Kansas Legislature overrides governor’s veto of bill to limit advance voting

Posted Mar 26, 2025 12:30 AM

BY: SHERMAN SMITH
Kansas Reflector

TOPEKA — The House and Senate on Tuesday overrode Gov. Laura Kelly’s veto of legislation that could result in thousands of advance ballots being disqualified.

Senate Bill 4 moves the deadline for counting mail-in ballots to 7 p.m. on Election Day. From 2018 to 2024, the law allowed ballots to be counted if they were postmarked by Election Day and received by the following Friday.

Kelly, a Democrat, had vetoed the bill Monday over concerns that the new law would disenfranchise voters. The Secretary of State’s Office earlier this year provided written testimony that showed more than 2,000 ballots from the November 2024 election would have been disqualified by getting rid of the three-day grace period.

But Republicans embraced talking points associated with lies about the 2020 presidential election, when ballots that were counted after Election Day gave Joe Biden and edge over Donald Trump.

House Republican leadership in a joint statement said the governor’s “misguided veto was a slight to voter confidence.”

“Kansas voters — whether in rural communities or urban centers — deserve an election system that is transparent, fair, and trusted,” the statement said. “This override reflects House Republicans’ commitment to ensuring all Kansans’ votes will be counted.”

The override of a veto requires support from two-thirds of the members of both chambers — 27 out of 40 in the Senate and 84 out of 125 in the House.

The Senate overrode the veto by a 30-10 vote that matched the total earlier this month when the Senate passed the bill.
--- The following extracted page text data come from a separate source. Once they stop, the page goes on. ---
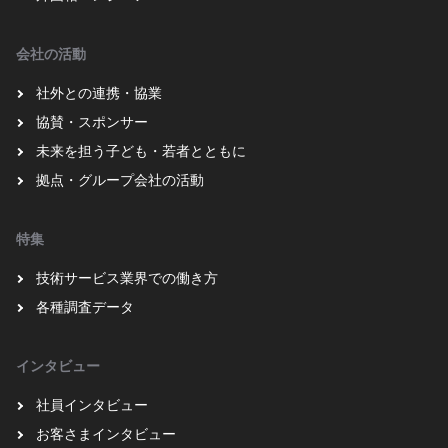
会社の活動
社外との連携・協業
協賛・スポンサー
未来を担う子ども・若者とともに
拠点・グループ会社の活動
特集
技術サービス業界での働き方
各種調査データ
インタビュー
社員インタビュー
お客さまインタビュー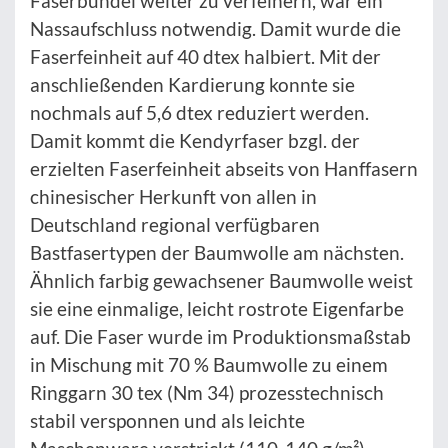
Faserbündel weiter zu verfeinern, war ein
Nassaufschluss notwendig. Damit wurde die
Faserfeinheit auf 40 dtex halbiert. Mit der
anschließenden Kardierung konnte sie
nochmals auf 5,6 dtex reduziert werden.
Damit kommt die Kendyrfaser bzgl. der
erzielten Faserfeinheit abseits von Hanffasern
chinesischer Herkunft von allen in
Deutschland regional verfügbaren
Bastfasertypen der Baumwolle am nächsten.
Ähnlich farbig gewachsener Baumwolle weist
sie eine einmalige, leicht rostrote Eigenfarbe
auf. Die Faser wurde im Produktionsmaßstab
in Mischung mit 70 % Baumwolle zu einem
Ringgarn 30 tex (Nm 34) prozesstechnisch
stabil versponnen und als leichte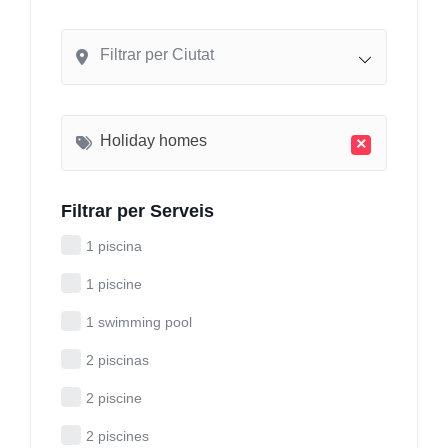
Filtrar per Ciutat
Holiday homes
×
Filtrar per Serveis
1 piscina
1 piscine
1 swimming pool
2 piscinas
2 piscine
2 piscines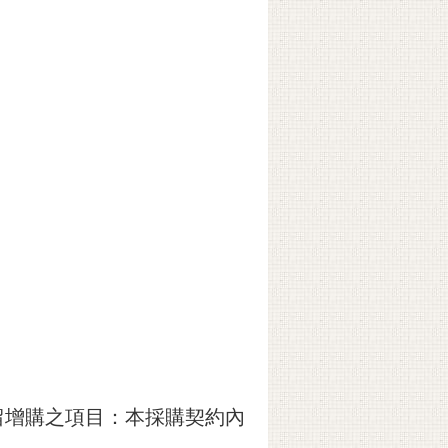
留增購之項目：本採購契約內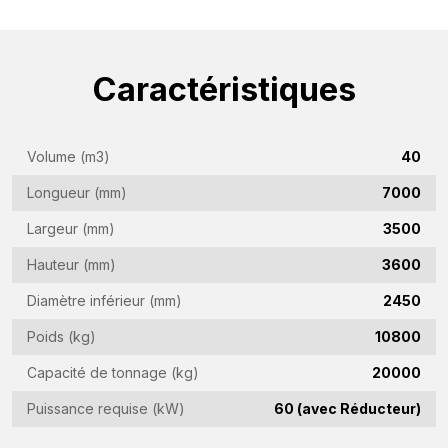
Nom
(Required)
Nom
Caractéristiques
de
l'entreprise
Adresse
(Required)
e-
Volume (m3)
40
mail
Longueur (mm)
7000
Numéro
(Required)
de
Largeur (mm)
3500
téléphone
Pays
Hauteur (mm)
3600
(Required)
(Required)
Diamètre inférieur (mm)
2450
Lieu
Poids (kg)
10800
de
Capacité de tonnage (kg)
20000
résidence
Vraag
(Required)
Puissance requise (kW)
60 (avec Réducteur)
(Required)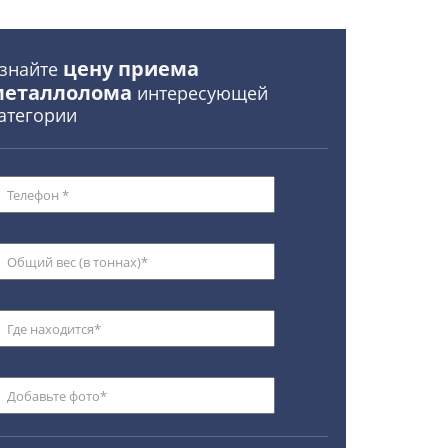
цену приема
знайте
металлолома
интересующей
атегории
Sen. Brenda Dietrich, a Topeka Republican, joined the chamber’s nine Democrats in opposition.

The House completed the override with an 84-41 vote, with three Republicans opposed: Rep. Jesse Borjon of Topeka, Rep. Ken Collins of Mulberry and Rep. Laura Williams, of Lenexa.

One Republican, Rep. Angel Roeser of Manhattan, flipped her vote from earlier in the month to support the override.

House Minority Leader Brandon Woodard, a Lenexa Democrat, said the legislation would harm seniors, college students and rural Kansans.

“Senate Bill 4 directly undermines the integrity of our elections and disenfranchises those who are most vulnerable,” Woodard said in a statement. “House Democrats will never support these types of partisan Republican efforts that deliberately make it harder for Kansans to vote.”